Activity: The required response is the number of lines in the entries that include the word "приложениями", with nothing added.

Information given:
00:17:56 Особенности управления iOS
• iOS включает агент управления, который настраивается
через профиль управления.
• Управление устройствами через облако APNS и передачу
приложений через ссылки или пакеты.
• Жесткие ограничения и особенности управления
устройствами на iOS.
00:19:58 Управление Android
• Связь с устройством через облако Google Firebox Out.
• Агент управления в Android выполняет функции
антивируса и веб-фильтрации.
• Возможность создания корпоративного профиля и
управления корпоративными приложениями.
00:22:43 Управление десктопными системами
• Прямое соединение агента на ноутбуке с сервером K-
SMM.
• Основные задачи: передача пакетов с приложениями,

Result of the task: 2